Teasers to Lovecraft: Asamatsu Ken

Letters to Lovecraft is our newest genre-blending anthology of original fiction, and to ring in the new year for our readers we’ll be posting excerpts from each of the stories. Today we turn our attention to Asamatsu Ken, who is both a prolific author and the foremost authority on all things Lovecraft in his native Japan. His tale “Glimmer in the Darkness”(translated by Raechel Dumas) entwines the extraterrestrial theories of John Keel with both Lovecraft’s Mythos and, more intriguing still, his biography…


The man who entered the café was dressed in a brand new black suit and wore a shiny derby. Over his left hand hung a pristine coat — also black — constructed of thick cloth. Among the shop’s patrons, only two noticed him: the waiter and a young man of nineteen years of age, who sat in the corner, relishing a bowl of ice cream. It was December 25, 1909, Christmas afternoon.

A swarthy Oriental — probably a Japanese, though possibly a Chinese — the man in black was of a sort clearly not permitted to enter a place like this. He wore a bewildered expression and glanced about restlessly, as though seeking someone’s assistance. The youth quietly raised his right hand and beckoned him over.

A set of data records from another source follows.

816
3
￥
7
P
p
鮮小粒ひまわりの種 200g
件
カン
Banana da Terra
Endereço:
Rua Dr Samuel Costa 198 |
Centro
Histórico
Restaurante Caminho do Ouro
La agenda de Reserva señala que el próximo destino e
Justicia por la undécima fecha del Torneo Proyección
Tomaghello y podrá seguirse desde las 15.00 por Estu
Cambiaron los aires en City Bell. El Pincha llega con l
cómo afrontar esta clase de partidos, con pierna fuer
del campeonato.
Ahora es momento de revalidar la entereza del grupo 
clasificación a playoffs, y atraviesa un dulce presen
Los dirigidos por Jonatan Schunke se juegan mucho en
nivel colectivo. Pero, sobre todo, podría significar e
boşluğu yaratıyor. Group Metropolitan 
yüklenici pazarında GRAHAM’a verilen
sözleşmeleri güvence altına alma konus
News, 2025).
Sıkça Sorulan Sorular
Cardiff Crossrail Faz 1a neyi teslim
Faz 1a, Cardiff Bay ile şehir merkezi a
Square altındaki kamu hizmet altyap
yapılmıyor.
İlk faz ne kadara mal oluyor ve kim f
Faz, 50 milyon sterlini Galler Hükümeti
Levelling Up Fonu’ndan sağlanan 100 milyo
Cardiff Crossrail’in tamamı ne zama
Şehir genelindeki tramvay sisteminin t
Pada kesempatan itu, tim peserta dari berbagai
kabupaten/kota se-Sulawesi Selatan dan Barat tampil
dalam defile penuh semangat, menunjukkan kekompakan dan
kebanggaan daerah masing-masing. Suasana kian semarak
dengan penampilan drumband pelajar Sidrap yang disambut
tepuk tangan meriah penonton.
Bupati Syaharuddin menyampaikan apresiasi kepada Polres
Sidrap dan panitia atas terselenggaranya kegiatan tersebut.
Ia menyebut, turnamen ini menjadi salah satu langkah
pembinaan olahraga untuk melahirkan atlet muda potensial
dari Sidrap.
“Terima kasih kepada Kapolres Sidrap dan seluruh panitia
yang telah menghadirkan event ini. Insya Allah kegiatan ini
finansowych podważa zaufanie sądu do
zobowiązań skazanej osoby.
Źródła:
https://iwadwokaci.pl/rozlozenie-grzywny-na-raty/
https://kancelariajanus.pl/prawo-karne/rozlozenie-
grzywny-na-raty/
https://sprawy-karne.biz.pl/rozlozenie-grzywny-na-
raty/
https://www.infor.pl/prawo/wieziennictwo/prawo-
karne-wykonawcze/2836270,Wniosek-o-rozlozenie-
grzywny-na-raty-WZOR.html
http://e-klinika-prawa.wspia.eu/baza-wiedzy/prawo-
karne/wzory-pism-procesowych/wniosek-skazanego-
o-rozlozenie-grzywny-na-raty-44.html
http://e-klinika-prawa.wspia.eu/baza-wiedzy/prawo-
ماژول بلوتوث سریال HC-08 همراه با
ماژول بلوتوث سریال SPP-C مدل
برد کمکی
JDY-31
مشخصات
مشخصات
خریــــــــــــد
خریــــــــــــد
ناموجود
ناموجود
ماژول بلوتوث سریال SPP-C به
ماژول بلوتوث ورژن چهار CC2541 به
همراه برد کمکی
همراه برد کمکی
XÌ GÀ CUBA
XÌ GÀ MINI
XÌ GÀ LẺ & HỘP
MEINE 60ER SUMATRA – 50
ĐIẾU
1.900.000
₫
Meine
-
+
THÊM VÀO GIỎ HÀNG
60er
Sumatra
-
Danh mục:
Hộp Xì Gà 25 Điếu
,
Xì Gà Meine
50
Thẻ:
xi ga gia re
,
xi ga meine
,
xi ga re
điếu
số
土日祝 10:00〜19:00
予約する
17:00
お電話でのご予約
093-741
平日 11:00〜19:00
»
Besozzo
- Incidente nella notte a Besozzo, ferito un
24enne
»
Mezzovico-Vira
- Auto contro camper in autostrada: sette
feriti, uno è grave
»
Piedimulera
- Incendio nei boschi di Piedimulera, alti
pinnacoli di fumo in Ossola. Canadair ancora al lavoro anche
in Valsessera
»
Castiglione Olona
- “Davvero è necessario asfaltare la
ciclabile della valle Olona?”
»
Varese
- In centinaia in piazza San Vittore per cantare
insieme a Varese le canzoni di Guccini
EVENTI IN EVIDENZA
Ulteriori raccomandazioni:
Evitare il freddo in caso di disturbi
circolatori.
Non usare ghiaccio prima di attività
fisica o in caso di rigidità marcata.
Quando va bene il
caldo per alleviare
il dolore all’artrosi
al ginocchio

Appearing as though he had been rescued, the man at last removed his derby and approached the youth’s table.

“Er… I’m quite unaccustomed to shops like this.” The man seemed to be suffering from a respiratory illness, for he loosened his collar with a gasping wheeze. He asked the waiter, who had arrived to take his order, to bring him the same thing the youth was eating. Somehow or another, it appeared as though he didn’t know the term “ice cream.”

“Are you an Oriental?” the youth asked. If he were Japanese, he would by all means listen to him. Ah, the beauty of a haiku’s meter and moment, the strange folklore of Lafcadio Hearn. Were the man Chinese, he hoped to learn something of Daoist magic. The youth was a poet.

“Yes… no. I’m from Boston. Tiny Smith’s the name.”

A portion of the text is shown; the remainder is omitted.